** Your objective **
Show each line of the data below that has the string "voice" in it.

***

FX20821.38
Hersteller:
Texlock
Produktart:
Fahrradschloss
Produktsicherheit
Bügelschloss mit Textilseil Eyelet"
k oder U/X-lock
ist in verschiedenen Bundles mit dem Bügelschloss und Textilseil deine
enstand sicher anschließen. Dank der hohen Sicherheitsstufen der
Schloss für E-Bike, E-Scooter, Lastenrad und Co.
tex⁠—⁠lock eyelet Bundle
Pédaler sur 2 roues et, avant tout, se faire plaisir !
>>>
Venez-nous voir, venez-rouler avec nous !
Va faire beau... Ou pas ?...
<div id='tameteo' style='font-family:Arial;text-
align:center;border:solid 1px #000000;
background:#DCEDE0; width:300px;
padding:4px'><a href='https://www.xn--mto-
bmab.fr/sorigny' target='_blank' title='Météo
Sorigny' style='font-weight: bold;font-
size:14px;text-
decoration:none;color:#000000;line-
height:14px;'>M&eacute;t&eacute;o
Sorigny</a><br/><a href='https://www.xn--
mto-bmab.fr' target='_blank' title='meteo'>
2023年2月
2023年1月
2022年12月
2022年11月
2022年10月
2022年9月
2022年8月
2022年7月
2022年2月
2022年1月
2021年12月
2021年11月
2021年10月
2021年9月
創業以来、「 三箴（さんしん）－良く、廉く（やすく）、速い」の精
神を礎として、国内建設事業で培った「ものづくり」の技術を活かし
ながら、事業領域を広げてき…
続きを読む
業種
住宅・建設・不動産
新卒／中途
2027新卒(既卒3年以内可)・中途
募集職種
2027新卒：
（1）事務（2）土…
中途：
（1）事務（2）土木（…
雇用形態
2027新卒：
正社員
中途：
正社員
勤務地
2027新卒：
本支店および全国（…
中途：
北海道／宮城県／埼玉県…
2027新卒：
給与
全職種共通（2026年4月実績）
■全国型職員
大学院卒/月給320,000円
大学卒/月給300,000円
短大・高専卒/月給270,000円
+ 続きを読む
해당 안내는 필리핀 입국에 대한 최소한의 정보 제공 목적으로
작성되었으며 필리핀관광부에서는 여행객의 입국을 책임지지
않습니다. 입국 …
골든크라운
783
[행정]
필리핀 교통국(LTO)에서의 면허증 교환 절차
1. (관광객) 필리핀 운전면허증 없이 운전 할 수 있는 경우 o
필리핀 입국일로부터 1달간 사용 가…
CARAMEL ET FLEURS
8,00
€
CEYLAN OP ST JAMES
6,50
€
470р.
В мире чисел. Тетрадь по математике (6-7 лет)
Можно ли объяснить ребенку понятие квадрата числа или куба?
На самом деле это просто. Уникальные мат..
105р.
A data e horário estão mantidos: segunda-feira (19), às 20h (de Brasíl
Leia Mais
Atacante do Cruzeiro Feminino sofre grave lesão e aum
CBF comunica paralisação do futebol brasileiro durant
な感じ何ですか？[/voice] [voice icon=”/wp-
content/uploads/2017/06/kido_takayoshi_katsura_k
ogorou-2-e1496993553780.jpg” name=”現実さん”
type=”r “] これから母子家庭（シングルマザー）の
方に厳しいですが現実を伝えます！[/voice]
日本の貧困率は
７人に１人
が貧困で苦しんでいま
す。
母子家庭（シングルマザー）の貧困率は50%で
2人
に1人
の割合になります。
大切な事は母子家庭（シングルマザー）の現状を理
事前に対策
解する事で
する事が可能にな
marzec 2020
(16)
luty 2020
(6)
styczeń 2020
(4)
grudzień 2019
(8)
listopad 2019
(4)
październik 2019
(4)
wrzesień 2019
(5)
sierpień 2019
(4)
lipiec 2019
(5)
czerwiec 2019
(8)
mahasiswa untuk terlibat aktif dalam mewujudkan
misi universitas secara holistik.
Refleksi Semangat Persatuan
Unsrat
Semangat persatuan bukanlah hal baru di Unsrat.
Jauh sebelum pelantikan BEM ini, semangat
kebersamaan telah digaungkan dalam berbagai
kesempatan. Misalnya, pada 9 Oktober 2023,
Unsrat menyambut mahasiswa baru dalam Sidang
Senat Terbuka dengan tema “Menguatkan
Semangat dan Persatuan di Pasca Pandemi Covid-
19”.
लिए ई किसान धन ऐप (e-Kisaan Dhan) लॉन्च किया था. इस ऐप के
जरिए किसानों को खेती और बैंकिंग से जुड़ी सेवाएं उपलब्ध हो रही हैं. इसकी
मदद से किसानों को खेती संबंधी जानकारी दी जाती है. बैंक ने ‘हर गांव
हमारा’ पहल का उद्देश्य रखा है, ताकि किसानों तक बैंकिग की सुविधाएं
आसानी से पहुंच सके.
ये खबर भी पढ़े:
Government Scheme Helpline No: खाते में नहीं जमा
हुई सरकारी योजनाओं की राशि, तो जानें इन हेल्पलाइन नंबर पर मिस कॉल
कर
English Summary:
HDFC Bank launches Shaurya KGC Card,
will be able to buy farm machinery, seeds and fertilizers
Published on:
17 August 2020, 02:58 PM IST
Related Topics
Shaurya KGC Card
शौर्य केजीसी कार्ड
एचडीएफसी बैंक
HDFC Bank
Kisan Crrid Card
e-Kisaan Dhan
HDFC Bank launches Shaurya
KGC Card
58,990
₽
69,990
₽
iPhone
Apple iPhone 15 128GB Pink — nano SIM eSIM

***

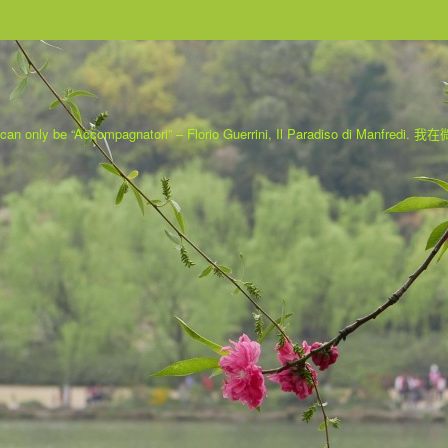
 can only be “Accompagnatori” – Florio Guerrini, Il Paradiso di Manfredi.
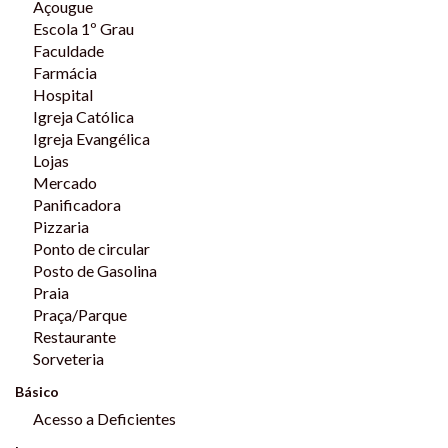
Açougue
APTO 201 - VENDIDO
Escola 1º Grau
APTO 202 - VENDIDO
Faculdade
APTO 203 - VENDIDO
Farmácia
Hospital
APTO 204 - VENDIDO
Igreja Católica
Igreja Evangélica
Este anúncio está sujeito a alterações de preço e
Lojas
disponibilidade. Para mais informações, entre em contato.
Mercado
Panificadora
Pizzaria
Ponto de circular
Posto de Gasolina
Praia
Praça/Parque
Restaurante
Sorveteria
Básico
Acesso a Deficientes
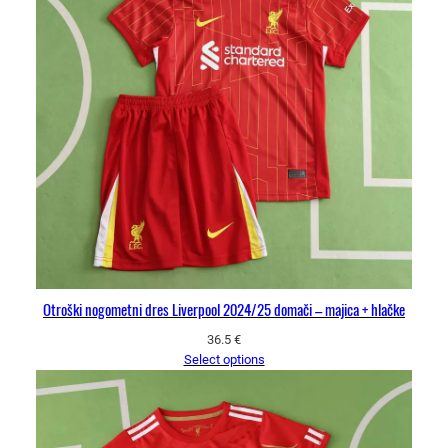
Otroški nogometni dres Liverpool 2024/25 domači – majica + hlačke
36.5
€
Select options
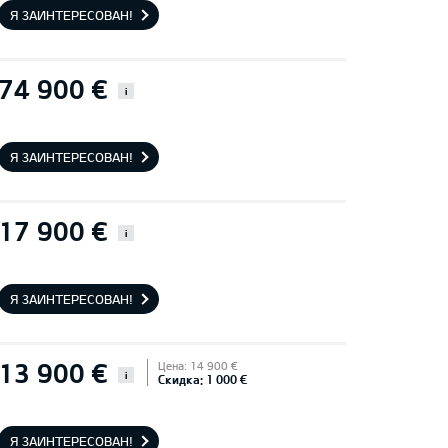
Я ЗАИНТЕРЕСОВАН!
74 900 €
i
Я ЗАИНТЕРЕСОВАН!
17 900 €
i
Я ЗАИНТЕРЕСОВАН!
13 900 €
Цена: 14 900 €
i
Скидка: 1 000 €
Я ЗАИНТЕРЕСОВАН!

***

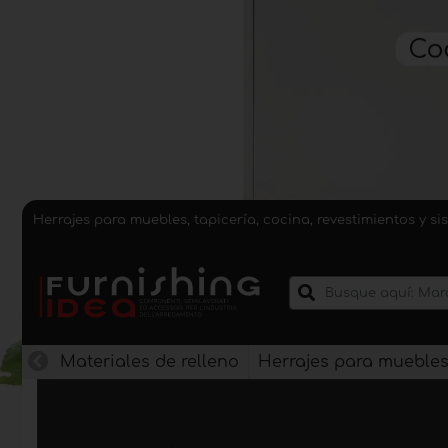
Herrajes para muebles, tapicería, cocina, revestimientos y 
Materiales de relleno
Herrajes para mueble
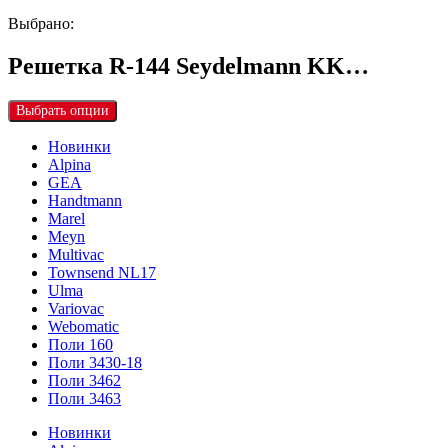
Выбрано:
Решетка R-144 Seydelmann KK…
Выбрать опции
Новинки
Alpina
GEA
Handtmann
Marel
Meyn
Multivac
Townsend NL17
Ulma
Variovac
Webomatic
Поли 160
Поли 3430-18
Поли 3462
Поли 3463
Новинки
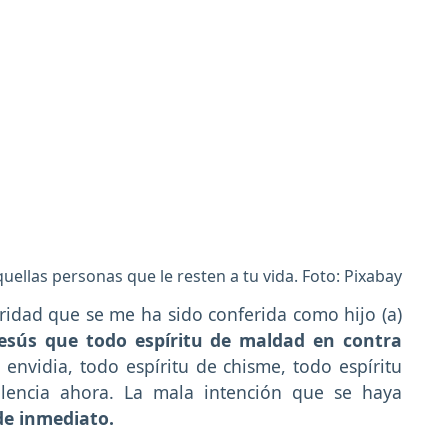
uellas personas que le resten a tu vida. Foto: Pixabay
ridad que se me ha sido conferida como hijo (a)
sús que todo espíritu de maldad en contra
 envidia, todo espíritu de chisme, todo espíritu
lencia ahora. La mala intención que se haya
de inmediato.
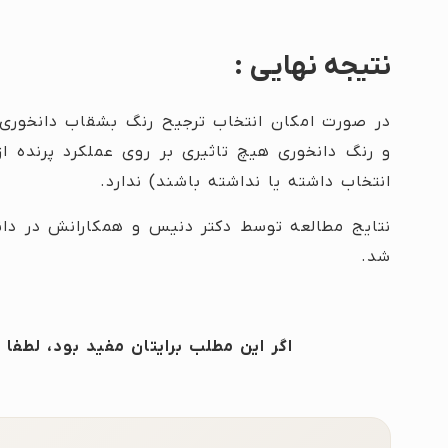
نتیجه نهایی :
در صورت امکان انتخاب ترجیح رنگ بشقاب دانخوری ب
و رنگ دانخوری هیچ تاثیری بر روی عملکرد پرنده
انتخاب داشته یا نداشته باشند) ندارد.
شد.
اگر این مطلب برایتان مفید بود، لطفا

***

** Expected output **
な感じ何ですか？[/voice] [voice icon=”/wp-
方に厳しいですが現実を伝えます！[/voice]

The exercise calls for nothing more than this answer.